This repository contains the code and resources necessary to replicate the image segmentation experiments for SourceData-NLP multimodal segmentation of compound figures. The project includes scripts for training and evaluating models, managing dependencies, and running the experiments in a Dockerized environment.
The SODA Image Segmentation project aims to train a multimodal model to separate compound scientific figures into their constituent panels and match them to the correspondent panel captions. We followed a two-step procedure to achieve this goal. We first used object detection algorithms to separate the figure into its panels. Second, we used a multimodal LLM to extract the correspondent panel description from the figure caption, ensuring that the panel caption is understandable on its own, without the need of the context of the full figure caption. This repository provides all necessary scripts, notebooks, and configurations to replicate the experiments conducted in this project.
- Python 3.9 or higher
- Docker (optional, but recommended for environment consistency)
-
Clone the repository:
git clone https://github.com/yourusername/soda_image_segmentation.git cd soda_image_segmentation
-
Set up the environment:
You can set up the environment using `virtualenv` or `conda`, or you can use Docker.

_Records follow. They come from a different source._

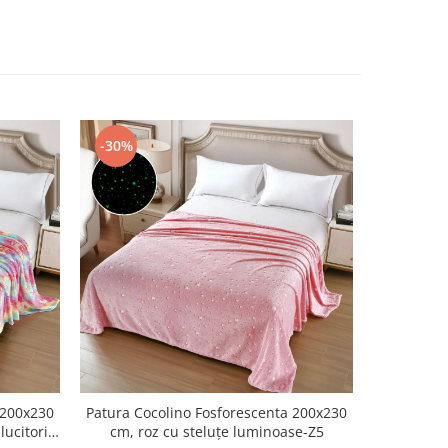
-30%
-30%
 200x230
Patura Cocolino Fosforescenta 200x230
Patura Co
lucitori-
cm, roz cu steluțe luminoase-Z5
cm,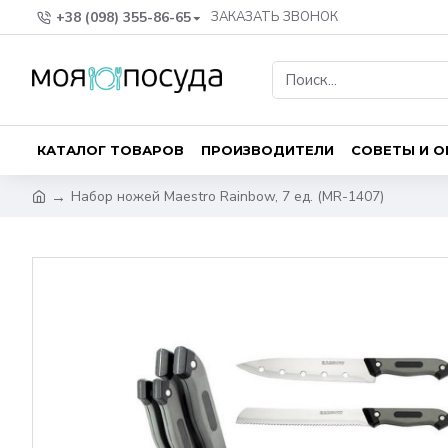
+38 (098) 355-86-65
ЗАКАЗАТЬ ЗВОНОК
КАТАЛОГ ТОВАРОВ
ПРОИЗВОДИТЕЛИ
СОВЕТЫ И 
Набор ножей Maestro Rainbow, 7 ед. (MR-1407)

Using `virtualenv` or `conda`:
python -m venv venv source venv/bin/activate # On Windows, use \`venv\Scripts\activate\` pip install -r requirements.txt
Using Docker:
docker-compose up --build
This will build and start a Docker container with all dependencies installed.
The docker container will initialized a JupyterLab server that can be used to interact with the code.
-
Dataset:
The data needed for the dataset is contained in the folder
data/
. The original data can be found in the EMBO HuggingFace Hub.The data can also be generated running:
python src/extract_figure_captions.py --input data/annotated_data.json --output data/figure_captions.jsonl
-
Finetune the object detection model:
From the doker environment:
python src/train_object_detection.py
Evaluate the model performance on the SourceData dataset
python src/evaluate_on_soda.py
-
Match the extracted panels to their correspondent panel captions
python src/panel_label_matching.py
Then check the results using the notebook provided on
notebooks/panel_matching_accuracy.ipynb
- `src/`: Contains the main source code for training and evaluating the model.
- `notebooks/`: Jupyter notebooks for analysis and evaluation.
- `data/`: Directory where datasets should be placed.
- `runs/`: Contains the outputs of the training runs, including model weights and evaluation metrics.
- `Dockerfile` and `docker-compose.yml`: Docker configurations for setting up the environment.
This project is licensed under the MIT License. See the LICENSE file for more details.